● Work to complete:
How many lines of the entries hold the string "Terrassa"? Reply with the number alone.

== == ==

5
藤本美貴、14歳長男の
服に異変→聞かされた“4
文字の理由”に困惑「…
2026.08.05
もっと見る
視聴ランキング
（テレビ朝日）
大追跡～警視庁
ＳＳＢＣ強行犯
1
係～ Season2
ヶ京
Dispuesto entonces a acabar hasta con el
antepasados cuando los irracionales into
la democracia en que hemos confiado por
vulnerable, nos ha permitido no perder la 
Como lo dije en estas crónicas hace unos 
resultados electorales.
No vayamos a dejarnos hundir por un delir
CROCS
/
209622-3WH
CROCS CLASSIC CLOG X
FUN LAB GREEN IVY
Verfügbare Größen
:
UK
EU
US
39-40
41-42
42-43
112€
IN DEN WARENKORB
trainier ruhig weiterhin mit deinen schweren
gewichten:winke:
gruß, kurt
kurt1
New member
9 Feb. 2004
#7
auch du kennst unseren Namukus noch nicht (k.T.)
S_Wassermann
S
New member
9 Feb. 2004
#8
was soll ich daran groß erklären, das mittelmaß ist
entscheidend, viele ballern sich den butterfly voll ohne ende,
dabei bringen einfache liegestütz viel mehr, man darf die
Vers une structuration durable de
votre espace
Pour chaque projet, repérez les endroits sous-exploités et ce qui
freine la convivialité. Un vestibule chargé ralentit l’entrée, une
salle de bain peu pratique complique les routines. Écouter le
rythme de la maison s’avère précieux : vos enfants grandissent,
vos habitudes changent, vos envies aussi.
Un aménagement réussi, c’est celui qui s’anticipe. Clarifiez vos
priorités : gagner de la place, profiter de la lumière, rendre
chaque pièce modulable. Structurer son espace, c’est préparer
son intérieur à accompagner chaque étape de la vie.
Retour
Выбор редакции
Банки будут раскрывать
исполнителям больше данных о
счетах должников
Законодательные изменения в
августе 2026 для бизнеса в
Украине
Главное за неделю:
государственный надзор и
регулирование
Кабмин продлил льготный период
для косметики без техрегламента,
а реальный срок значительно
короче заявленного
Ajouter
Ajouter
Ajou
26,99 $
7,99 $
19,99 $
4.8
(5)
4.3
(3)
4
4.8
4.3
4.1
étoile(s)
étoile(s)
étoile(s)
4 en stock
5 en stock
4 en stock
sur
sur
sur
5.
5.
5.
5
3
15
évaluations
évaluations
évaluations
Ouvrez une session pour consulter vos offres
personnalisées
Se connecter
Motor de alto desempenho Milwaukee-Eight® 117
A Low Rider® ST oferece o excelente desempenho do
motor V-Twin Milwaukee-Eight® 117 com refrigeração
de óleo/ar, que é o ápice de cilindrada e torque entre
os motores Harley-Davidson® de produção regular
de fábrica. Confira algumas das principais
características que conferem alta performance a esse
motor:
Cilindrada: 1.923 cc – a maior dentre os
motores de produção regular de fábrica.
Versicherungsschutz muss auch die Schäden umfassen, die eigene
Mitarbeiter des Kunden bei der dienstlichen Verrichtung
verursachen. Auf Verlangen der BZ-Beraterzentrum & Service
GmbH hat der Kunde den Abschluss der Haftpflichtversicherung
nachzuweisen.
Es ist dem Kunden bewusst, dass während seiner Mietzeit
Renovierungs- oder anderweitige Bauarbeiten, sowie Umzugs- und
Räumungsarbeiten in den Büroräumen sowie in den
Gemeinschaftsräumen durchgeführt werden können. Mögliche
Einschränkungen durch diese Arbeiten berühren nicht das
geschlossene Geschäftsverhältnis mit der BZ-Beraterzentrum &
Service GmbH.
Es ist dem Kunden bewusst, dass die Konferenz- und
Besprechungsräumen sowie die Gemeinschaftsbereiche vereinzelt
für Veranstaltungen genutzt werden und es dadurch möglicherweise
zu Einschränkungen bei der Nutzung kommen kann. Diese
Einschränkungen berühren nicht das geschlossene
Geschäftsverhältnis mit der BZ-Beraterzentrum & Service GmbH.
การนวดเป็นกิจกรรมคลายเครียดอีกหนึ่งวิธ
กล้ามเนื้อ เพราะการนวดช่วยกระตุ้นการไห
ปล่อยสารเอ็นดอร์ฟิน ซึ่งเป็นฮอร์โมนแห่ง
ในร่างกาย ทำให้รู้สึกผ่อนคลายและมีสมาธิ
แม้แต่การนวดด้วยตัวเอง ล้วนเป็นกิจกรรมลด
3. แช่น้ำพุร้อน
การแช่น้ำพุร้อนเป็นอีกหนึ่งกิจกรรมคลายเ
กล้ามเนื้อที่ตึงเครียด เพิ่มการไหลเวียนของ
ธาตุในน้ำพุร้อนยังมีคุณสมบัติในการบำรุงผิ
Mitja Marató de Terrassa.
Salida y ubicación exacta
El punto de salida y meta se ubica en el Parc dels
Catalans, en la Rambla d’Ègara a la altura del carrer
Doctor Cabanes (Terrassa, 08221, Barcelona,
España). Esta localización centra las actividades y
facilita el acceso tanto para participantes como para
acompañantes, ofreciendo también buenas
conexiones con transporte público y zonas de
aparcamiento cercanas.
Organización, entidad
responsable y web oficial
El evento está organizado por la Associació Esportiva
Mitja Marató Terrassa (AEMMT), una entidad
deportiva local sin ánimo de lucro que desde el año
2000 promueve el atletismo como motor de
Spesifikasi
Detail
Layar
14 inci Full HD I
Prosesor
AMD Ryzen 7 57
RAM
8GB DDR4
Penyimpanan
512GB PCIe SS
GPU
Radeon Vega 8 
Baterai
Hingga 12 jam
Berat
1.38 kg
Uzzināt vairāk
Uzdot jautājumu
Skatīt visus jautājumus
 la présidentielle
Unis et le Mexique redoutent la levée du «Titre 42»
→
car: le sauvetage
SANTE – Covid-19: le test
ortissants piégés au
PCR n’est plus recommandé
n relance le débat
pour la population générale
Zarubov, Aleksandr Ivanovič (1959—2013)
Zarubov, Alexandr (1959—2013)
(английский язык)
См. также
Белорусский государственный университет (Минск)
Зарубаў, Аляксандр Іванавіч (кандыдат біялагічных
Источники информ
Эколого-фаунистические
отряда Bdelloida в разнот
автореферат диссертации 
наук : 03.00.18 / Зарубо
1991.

== == ==

● Answer section:
3